Мы ходили именинниками. Нас похвалил сам Отто Юльевич. Мы его не воспринимали как начальника. Это был родной отец, которому мы верили на слово и больше, чем сами себе.
Так уж устроено на белом свете, что без начальства жить нельзя. Мой добрый друг Марк Иванович Шевелев как-то спросил меня:
— Хочешь ли жить спокойно и знаешь ли ты, для чего существует начальство?
На первый вопрос я ответил утвердительно, на второй — отрицательно.
— Так вот, запомни: начальство существует лишь для того, чтобы отравлять жизнь подчиненным. Если это войдет тебе в плоть и кровь, то ты будешь как в броне, которую никакое начальство не пробьет.
Отто Юльевич начисто опровергал эту мрачную характеристику.
После официальных телеграмм, конечно, немедленно были посланы весточки нашим женам. Надо же было успокоить домашних — дескать, все в порядке.
Сразу же посыпались запросы от газет, радиовещания и т. д. Корреспонденция со дня на день грозила увеличиться, и надо было подумать о бедняге Мехреньгине. Несмотря на богатырскую силу и ангельское терпение, вряд ли ему было под силу удовлетворить запросы всех редакций. Наши предшественники заряжали мощную аккумуляторную батарею с помощью ветряка. Мы это не могли делать. Вместо ветряка на камнях лежала куча искореженного ржавого металла. Аккумуляторы внешне как будто целы; Разыскали кислоту, развели ее снеговой водой — ну, а чем заряжать? В холодных сенях обнаружили небольшой бензиновый двигатель. По всему было видно, что им никогда не пользовались. Удастся ли нам его оживить и использовать? И где его поставить? Единственное место — тут же, в нашей жилой комнате. Затащили этот агрегат, прибили здоровенными гвоздями к полу. Мехреньгин начал колдовать. Через несколько часов движок стал робко чихать. Для нас это были божественные звуки. Вскоре он уже гремел, как положено, обороты на полный ход, и контрольная лампочка горит полным накалом. Ура! Электрификация делала успехи и на нашем острове. Свет лампочки стал меркнуть по простой причине: сизый дым заволок все помещение. Мы не знали, чем кончатся наши попытки оживить двигатель, и поэтому о выхлопной трубе заранее не побеспокоились.
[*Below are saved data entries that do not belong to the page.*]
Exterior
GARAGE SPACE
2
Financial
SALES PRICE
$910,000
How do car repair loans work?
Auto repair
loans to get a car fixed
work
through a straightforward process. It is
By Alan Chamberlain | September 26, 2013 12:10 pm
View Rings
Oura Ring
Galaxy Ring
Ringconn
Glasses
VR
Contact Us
Ну, как же тут не попробовать зарядить аккумуляторы. Форточки, двери настежь — надо устроить сквозняк, а двигатель — пусть дымит в комнате на здоровье. На четыре часа пришлось уступить нашу комнату этому громыхающему и извергающему дым чудищу. Мы бродили вокруг дома, мерзли и любовались окнами, освещенными электрическим светом. Красота! Двадцатый век! Одна лампочка в наших условиях была тоже немалым прогрессом.
Уже поздно ночью стали пытаться на аккумуляторах запустить передатчик, доставшийся нам по наследству. Ура! И тут удача!
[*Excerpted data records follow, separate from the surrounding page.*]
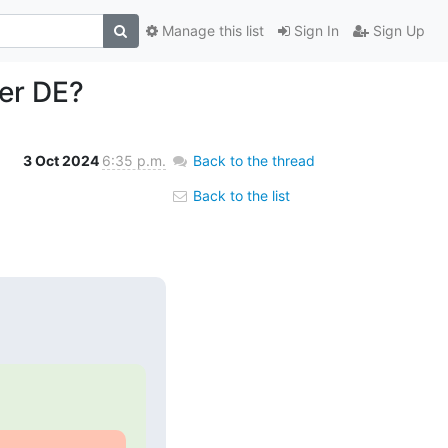
Manage this list
Sign In
Sign Up
her DE?
3 Oct 2024
6:35 p.m.
Back to the thread
Back to the list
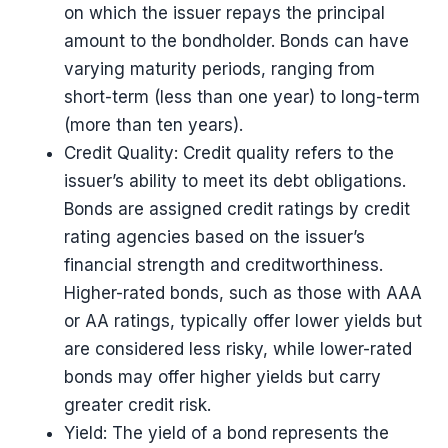
on which the issuer repays the principal
amount to the bondholder. Bonds can have
varying maturity periods, ranging from
short-term (less than one year) to long-term
(more than ten years).
Credit Quality: Credit quality refers to the
issuer’s ability to meet its debt obligations.
Bonds are assigned credit ratings by credit
rating agencies based on the issuer’s
financial strength and creditworthiness.
Higher-rated bonds, such as those with AAA
or AA ratings, typically offer lower yields but
are considered less risky, while lower-rated
bonds may offer higher yields but carry
greater credit risk.
Yield: The yield of a bond represents the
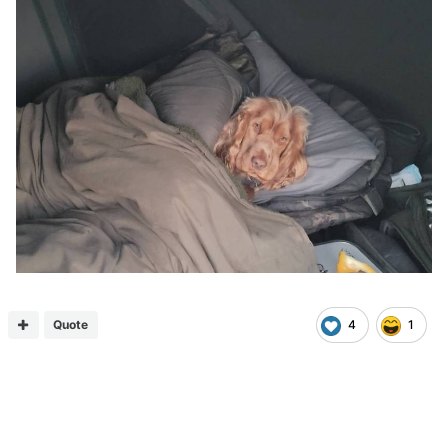
Quote
4
1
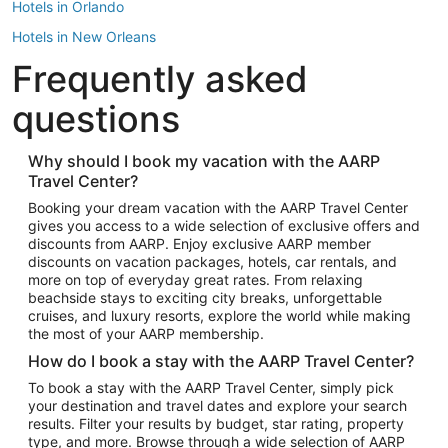
Hotels in Orlando
Hotels in New Orleans
Frequently asked
Hotels in New York
Hotels in Houston
questions
Hotels in Austin
Hotels in Atlantic City
Why should I book my vacation with the AARP
Travel Center?
Hotels in Denver
Top Flight Destinations
Booking your dream vacation with the AARP Travel Center
gives you access to a wide selection of exclusive offers and
Flights to Las Vegas
discounts from AARP. Enjoy exclusive AARP member
Flights to Seattle
discounts on vacation packages, hotels, car rentals, and
more on top of everyday great rates. From relaxing
Flights to London
beachside stays to exciting city breaks, unforgettable
cruises, and luxury resorts, explore the world while making
Flights to Miami
the most of your AARP membership.
Flights to Hawaii Island
How do I book a stay with the AARP Travel Center?
Flights to Atlanta
To book a stay with the AARP Travel Center, simply pick
your destination and travel dates and explore your search
Flights to Cancun
results. Filter your results by budget, star rating, property
Flights to Chicago
type, and more. Browse through a wide selection of AARP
— Дорогой Николай Георгиевич, — сказал я Мехреньгину, — разреши тебя поздравить, что отныне перестанешь быть белым негром и не надо больше крутить эту проклятую ручную динамку.
Утрем, ни свет, ни заря мы уже долбили стену дома и прилаживали выхлопную трубу. Головы у нас трещали, как после хорошего перепоя. Все же мы вчера незаметно нахлебались газа, а ночью спали как в бензиновой бочке. Утром гордо пили чай при электрическом свете, двигатель, как укрощенный тигр, не воняя, мирно трясся рядом с нашим столом. Мелкой дрожью бренчала посуда, аккумуляторы, заряжаясь, начинали потихоньку булькать, и мы были несказанно горды.
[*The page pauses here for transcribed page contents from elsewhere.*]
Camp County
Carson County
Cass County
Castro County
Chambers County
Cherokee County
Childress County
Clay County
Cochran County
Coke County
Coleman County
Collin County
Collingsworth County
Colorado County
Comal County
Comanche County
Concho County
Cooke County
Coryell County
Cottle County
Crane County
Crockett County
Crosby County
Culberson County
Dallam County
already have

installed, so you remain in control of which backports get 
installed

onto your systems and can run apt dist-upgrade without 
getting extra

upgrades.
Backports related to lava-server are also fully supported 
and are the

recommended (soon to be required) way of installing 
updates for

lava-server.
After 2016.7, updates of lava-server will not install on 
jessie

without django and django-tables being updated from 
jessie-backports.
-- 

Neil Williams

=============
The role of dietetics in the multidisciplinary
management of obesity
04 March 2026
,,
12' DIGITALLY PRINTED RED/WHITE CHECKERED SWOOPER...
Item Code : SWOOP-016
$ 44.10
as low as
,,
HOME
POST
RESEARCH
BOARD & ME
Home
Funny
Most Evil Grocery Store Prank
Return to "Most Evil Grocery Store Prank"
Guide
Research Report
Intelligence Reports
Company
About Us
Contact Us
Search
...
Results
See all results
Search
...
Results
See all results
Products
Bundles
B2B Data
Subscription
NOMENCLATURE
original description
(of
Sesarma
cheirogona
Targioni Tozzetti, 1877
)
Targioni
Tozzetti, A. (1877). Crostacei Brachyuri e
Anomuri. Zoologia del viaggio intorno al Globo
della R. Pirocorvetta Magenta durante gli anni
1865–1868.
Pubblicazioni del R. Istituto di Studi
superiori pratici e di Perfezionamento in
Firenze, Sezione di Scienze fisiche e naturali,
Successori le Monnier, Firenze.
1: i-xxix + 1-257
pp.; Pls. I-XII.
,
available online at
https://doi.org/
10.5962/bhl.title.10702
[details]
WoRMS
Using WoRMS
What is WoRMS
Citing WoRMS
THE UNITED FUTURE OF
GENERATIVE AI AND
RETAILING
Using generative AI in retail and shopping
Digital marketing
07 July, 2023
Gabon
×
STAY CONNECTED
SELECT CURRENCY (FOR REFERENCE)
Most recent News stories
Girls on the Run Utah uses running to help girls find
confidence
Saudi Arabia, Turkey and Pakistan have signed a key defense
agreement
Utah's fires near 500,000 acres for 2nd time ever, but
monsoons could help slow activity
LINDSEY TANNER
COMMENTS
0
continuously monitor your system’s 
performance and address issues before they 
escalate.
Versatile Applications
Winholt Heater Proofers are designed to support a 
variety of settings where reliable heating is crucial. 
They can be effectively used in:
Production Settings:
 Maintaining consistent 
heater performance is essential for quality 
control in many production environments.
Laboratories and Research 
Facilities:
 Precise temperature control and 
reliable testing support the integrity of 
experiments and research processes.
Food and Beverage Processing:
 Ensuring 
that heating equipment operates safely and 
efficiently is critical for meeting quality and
Одновременно в первые же дни мы занимались приведением в порядок скромного метеохозяйства. Ведь только для этого — давать погоду — мы и заявились сюда. Слазили на столб и починили флюгер. Привели в порядок метеобудки и поставили приборы. На третий день остров Домашний уже четыре раза в сутки давал погоду.
Дело это не очень хитрое, но что мне трудно давалось и угнетало, так это облака. Какого черта создатель придумал их такую кучу на мою бедную голову? Имелся атлас с изображением всевозможных облаков. Для вящей убедительности их названия были латинскими. Я больше всего полюбил сплошную низкую облачность — тут все ясно, а вообще говоря, еще лучше густой туман, когда вообще ничего не видно.
Погожие, ясные дни радовали меня как нормального человека, но повергали в уныние как метеоролога. Бывало, что на небосводе был представлен чуть ли не весь атлас облаков от первой до последней страны. Вот и разберись! Мусоля, глядя то на картинки, то на небо, и произнося всякие нехорошие слова, я твердо решил — нет, стезя метеоролога мне явно противопоказана. Пусть разбираются без меня.
Вовремя уходили сведения о погоде, радиоаппаратура работала нормально, и мы были довольны. Все, что было задумано, осуществилось, и не зря мы затеяли всю эту историю. В доме навели порядок, и стало уютно, может быть, мы просто привыкли. Обследовали все закоулки и нашли много нужных вещей. Теперь мы были хозяевами положения и знали, чем располагаем, что можно расходовать, с чем надо быть экономным, а чего и просто нет.
Дело дошло до того, что мы даже стиркой занимались. Конечно, это скучное занятие. Вспомнилось, как хорошо и рационально стирать белье на судне. Было это со мной на «Сибирякове». На шкертике — (это веревка) спускаешь белье за корму. Машина, ворочающая винт корабля, попутно и отлично стирает твое белье. Перед вахтой все было спущено за борт. Однако вахта оказалась напряженной по работе, и через четыре часа я вытащил только тесемки и пуговицы от моих невыразимых. Вообще стирка белья — это одна из самых тяжелых работ в Арктике.